A new study found that women who took oral contraceptives slashed their risk of endometrial cancer by a quarter. Additionally the study found that the protection lasted up to 30 years after the women quit taking the pill.
These findings mean that women who take the Pill when they are in their 20s or even younger continue to benefit into their 50s and older, when cancer becomes more common.
How hormones affect a woman’s risk of cancer is a controversial subject. Previous research has linked the Pill to a greater risk for breast, cervical, and liver cancer but other studies have shown that the Pill decreases the risk of uterine and cervical cancers.

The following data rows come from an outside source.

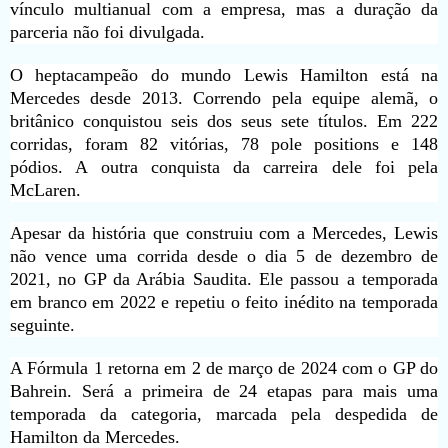
vínculo multianual com a empresa, mas a duração da
parceria não foi divulgada.
O heptacampeão do mundo Lewis Hamilton está na
Mercedes desde 2013. Correndo pela equipe alemã, o
britânico conquistou seis dos seus sete títulos. Em 222
corridas, foram 82 vitórias, 78 pole positions e 148
pódios. A outra conquista da carreira dele foi pela
McLaren.
Apesar da história que construiu com a Mercedes, Lewis
não vence uma corrida desde o dia 5 de dezembro de
2021, no GP da Arábia Saudita. Ele passou a temporada
em branco em 2022 e repetiu o feito inédito na temporada
seguinte.
A Fórmula 1 retorna em 2 de março de 2024 com o GP do
Bahrein. Será a primeira de 24 etapas para mais uma
temporada da categoria, marcada pela despedida de
Hamilton da Mercedes.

Endometrial cancer forms in the inner lining of the uterus. According to the American Cancer Society, it affects about two in every 100 women.
Although it may not be the most common cancer, it is one of the most deadly. It kills one in five women who are diagnosed with it. The cancer generally doesn’t appear until later in life, but the cancer’s foundation is laid during childbearing years when the endometrial lining is consistently being built and shed with every monthly cycle.
Researchers aren’t sure exactly how the pills protect women, but they believe it has something to do with how many period a woman has throughout her life.
This research makes sense given the known risk factors for the disease which include early onset of menstruation, never having given birth, late menopause, and taking estrogen therapy. All of these risk factors increase the number of cycles a woman has over her lifetime. Other risk factors include obesity and a history of polycystic ovarian syndrome.